Il y a quelques décennies, lorsque l'environnement était considéré comme plus stable, l'accent était traditionnellement mis sur la planification et le contrôle de l'exécution de la stratégie. Mais l'accélération des changements et la présence de plus en plus d'incertitudes tendent à rendre les stratégies obsolètes assez rapidement. Alors que choisir : anticiper tous les risques et prévoir des plans B, C et D ou laisser émerger complètement sa stratégie? Pendant longtemps, ces deux courants se sont affrontés. Mais pourquoi choisir lorsqu'il est possible d'improviser de manière stratégique et (relativement) organisée?
I– LES BASES DE L'IMPROVISATION STRATÉGIQUE
L'improvisation stratégique peut être définie comme la capacité d'une organisation à agir de manière flexible et créative face à des situations imprévues, tout en restant alignée avec ses objectifs stratégiques globaux. L'improvisation est devenue une compétence essentielle pour les organisations modernes. Face à des changements de plus en plus imprévisibles, il ne suffit plus aux employés de suivre les procédures et d'exécuter les plans stratégiques ; ils doivent désormais être capables de s'adapter rapidement aux nouvelles situations.

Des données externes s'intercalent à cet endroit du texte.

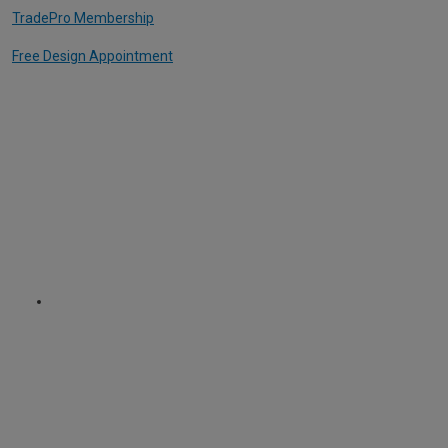
TradePro Membership
Free Design Appointment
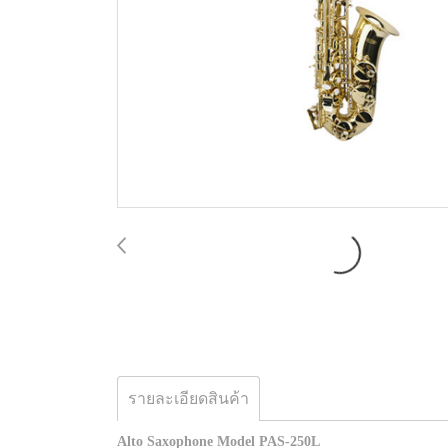
รายละเอียดสินค้า
Alto Saxophone Model PAS-250L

Pendant la pandémie, de nombreux commerces de détail, qui n'avaient pas encore investi dans le commerce en ligne, ont rapidement dû modifier leurs pratiques pour rejoindre les clients alors que ces commerces non essentiels étaient fermés dans certains pays. Idem pour les restaurateurs qui se sont lancés dans les plats à emporter pour pallier l'absence de clients dans leurs restaurants.
L'improvisation stratégique s'inspire à la fois de la planification stratégique, dont elle garde la vision à long terme qui permet de guider les choix pour rester alignés, et de l'agilité pour la rapidité d'exécution. À ces deux éléments doit également s'ajouter la flexibilité organisationnelle, tant au niveau de la rapidité des décisions que de la capacité à réorganiser les équipes et processus dans un temps limité.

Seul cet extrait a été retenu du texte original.